Your task: An exact transcription of each entry below is required, without any pictures.

(Extracted page text data)
▼▼▼

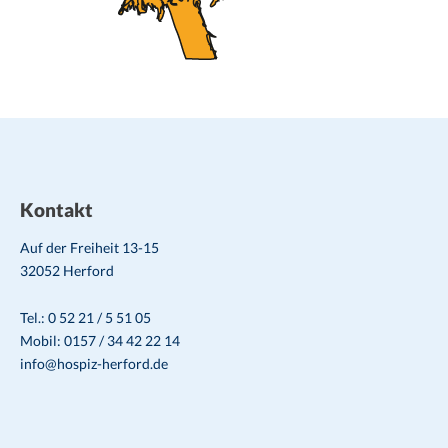
Kontakt
Auf der Freiheit 13-15
32052 Herford
Tel.: 0 52 21 / 5 51 05
Mobil: 0157 / 34 42 22 14
info@hospiz-herford.de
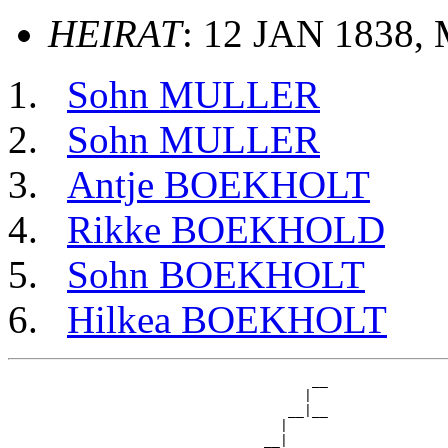
HEIRAT
: 12 JAN 1838, 
Sohn MULLER
Sohn MULLER
Antje BOEKHOLT
Rikke BOEKHOLD
Sohn BOEKHOLT
Hilkea BOEKHOLT
                                      __

                                     |  

                                   __|__

                                  |     

                                __|
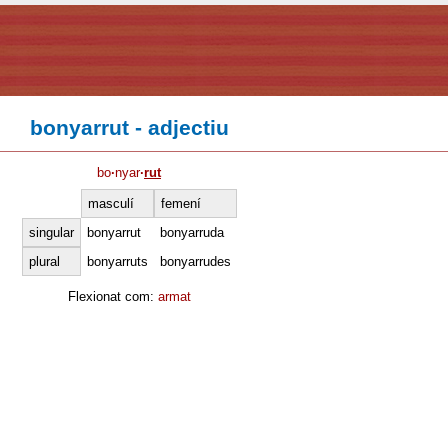
bonyarrut - adjectiu
bo
·
nyar
·
rut
masculí
femení
singular
bonyarrut
bonyarruda
plural
bonyarruts
bonyarrudes
Flexionat com:
armat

▲▲▲

Result of this exercise:
Kontakt
Auf der Freiheit 13-15
32052 Herford
Tel.: 0 52 21 / 5 51 05
Mobil: 0157 / 34 42 22 14
info@hospiz-herford.de
HEIRAT
: 12 JAN 1838, 
Sohn MULLER
Sohn MULLER
Antje BOEKHOLT
Rikke BOEKHOLD
Sohn BOEKHOLT
Hilkea BOEKHOLT
                                      __

                                     |  

                                   __|__

                                  |     

                                __|
bonyarrut - adjectiu
bo
·
nyar
·
rut
masculí
femení
singular
bonyarrut
bonyarruda
plural
bonyarruts
bonyarrudes
Flexionat com:
armat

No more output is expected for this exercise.